ENO PANINOTECA | Dining Reviews | Pittsburgh | Pittsburgh City Paper
comment
JASON: The first time I enjoyed this little dining garden, it was part of the Café Photo Forum, and it was intimate and sophisticated -- everything dining in Shadyside should be.

ANGELIQUE: Remember when it was Bellini? My waiter once spoke faux-Frenglish to me all night.

JASON: How irritating. Well, it was part of the first wave of outdoor dining on Ellsworth Avenue, which has become the city's center for cuisine au naturel. Now that it's the garden for Eno Paninoteca, some things have changed, but the sense of peaceful enclosure hasn't.

ANGELIQUE: Eno is the Italian outpost of Le Perroquet Bistro Francais. But the vase of lucky bamboo on every table inside and the garden of evergreens and Japanese maples make it feel more Asian than Adriatic.

JASON: There's certainly no mistaking the wine list for anything but Mediterranean. The name Eno is related to enoteca, Italian for wine bar.

ANGELIQUE: You mean it's not related to Brian?

JASON: As I was saying, the wine list is longer than the food menu, with predominantly Italian reds, whites and sparkling wines, available by the glass or bottle. The kitchen focuses on simple but richly flavored items that complement the wine choices.

ANGELIQUE: All without a heaping plate of pasta or gooey pizza in sight. Eno's menu of antipasti, salads, bruschetta and panini -- sandwiches toasted and pressed thin in a grill -- is perfect light-yet-satisfying fare for summer's dog days and nights. The emphasis is on traditional recipes and ingredients, so you won't find any trendy attempts to incorporate wasabi or anything else un-Italian.

JASON: Thank goodness. The ingredient lists are brief, the preparations straightforward (if not simple), and the flavors rich and rewarding.

ANGELIQUE: The portions -- and prices -- are reasonable, encouraging the mixing and matching of dishes, or the ordering of several to share. I couldn't wait to get my fork into Jason's asparagus antipasto.

JASON: Pencil-thin stalks were roasted and stacked Lincoln Log-style beneath olive oil and thinly sliced Parmesan cheese. It had a mellow, deep flavor, and the presentation was attractive without being fussy; snipped herbs were scattered on top, as they were on every other dish we ordered -- a simple but tasteful touch. Angelique's appetizer unfortunately had a less appetizing appearance.

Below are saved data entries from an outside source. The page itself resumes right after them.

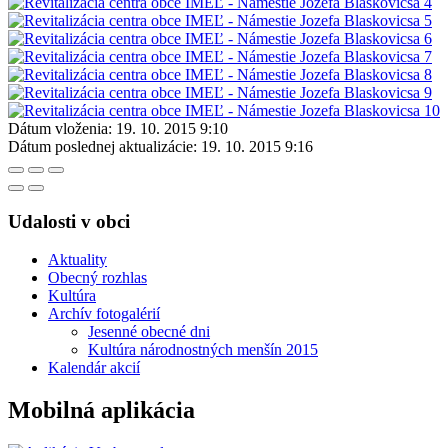
Dátum vloženia:
19. 10. 2015 9:10
Dátum poslednej aktualizácie:
19. 10. 2015 9:16
Udalosti v obci
Aktuality
Obecný rozhlas
Kultúra
Archív fotogalérií
Jesenné obecné dni
Kultúra národnostných menšín 2015
Kalendár akcií
Mobilná aplikácia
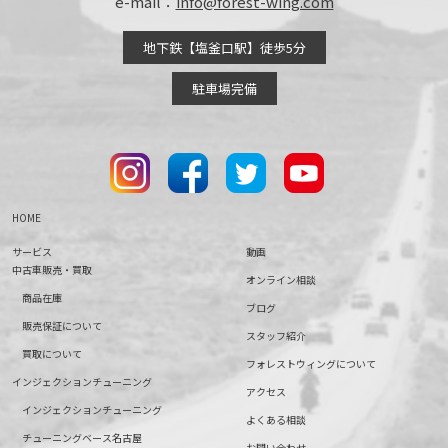
e-mail：
info@forest-wing.com
地下鉄【塩釜口駅】徒歩5分
駐車場完備
HOME
サービス
動画
中古車販売・買取
オンライン相談
商品在庫
ブログ
販売保証について
スタッフ紹介
買取について
フォレストウィングについて
インジェクションチューニング
アクセス
インジェクションチューニング
よくある相談
チューニングベース名古屋
お問い合わせ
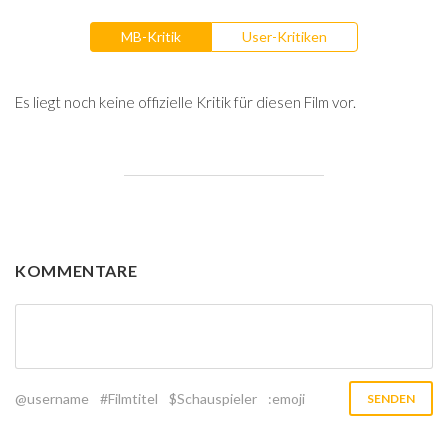
MB-Kritik
User-Kritiken
Es liegt noch keine offizielle Kritik für diesen Film vor.
KOMMENTARE
@username
#Filmtitel
$Schauspieler
:emoji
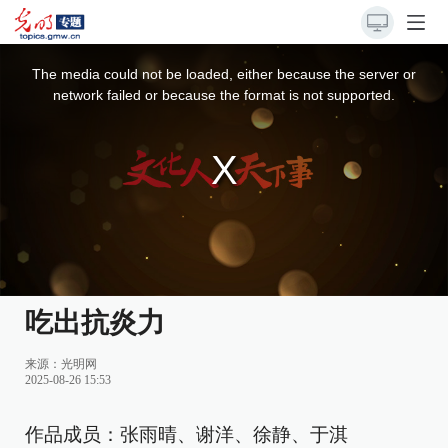
This
is
a
The media could not be loaded, either because the server or
modal
window.
network failed or because the format is not supported.
吃出抗炎力
来源：
光明网
2025-08-26 15:53
作品成员：张雨晴、谢洋、徐静、于淇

ANGELIQUE: True, but the gray pallor of my marinated eggplant was redeemed by its texture -- neither rubbery nor mushy, but just right -- and toppings of fresh buffalo mozzarella and a smooth sauce of olive oil and lemon flavored with garlic and basil. But what I'll come back for is the cheese plate, with its Gorgonzola, mozzarella, fontina, goat cheese and taleggio (a strong, creamy sort of Italian brie). Ask, and this plate can also be prepared with a sampling of meats, including sopresatta (a delicate salami), mortadella (the original bologna), prosciutto, and Calabrese sausage.

JASON: Wanting to test the kitchen's mettle on a simple classic, we ordered bruschetta, toasted bread rounds topped with tomatoes, olive oil, herbs and garlic.

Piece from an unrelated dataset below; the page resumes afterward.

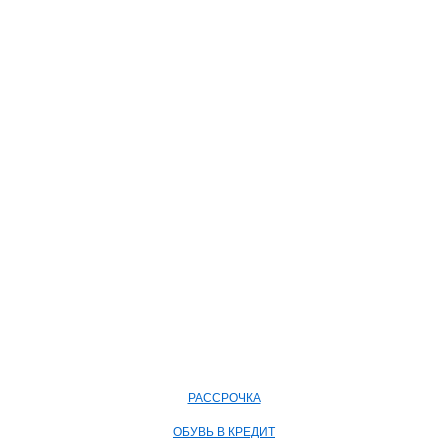
РАССРОЧКА
ОБУВЬ В КРЕДИТ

ANGELIQUE: And garlic. And garlic. We'll be repelling vampires and co-workers for days.

JASON: Neither of us is shy about the "stinking rose," but the strong, raw variety here was overwhelming, in contrast to the mellower flavor that graced the eggplant and the panini.

ANGELIQUE: In a town whose favorite sandwich comes plumped with French fries, the panini are a special delight. The thinly layered but savory combinations of Italian meats, cheeses and vegetables make overstuffed deli orders seem like the dumb jocks of the sandwich world.

JASON: My panini with Calabrese sausage, brie and mushroom was another triumph of moderate portions of strong flavors, happily joined in toasty harmony.

ANGELIQUE: Mine featured sweet sopresatta, fontina cheese and spinach, which tasted like it had been wilted in lemon juice, all brushed with garlic butter. The bread was grilled to the point of crispness, not char, on the outside, and the heat had melted the cheese so that it clung deliciously to its fellow fillings.

JASON: We ordered five dishes, expecting to need a doggie bag, but each tasty item demanded to be finished, and the servings were just right.

ANGELIQUE: Coming attractions include an outdoor bar and a dessert menu. As if we need an excuse to go back. Cheese knows no season.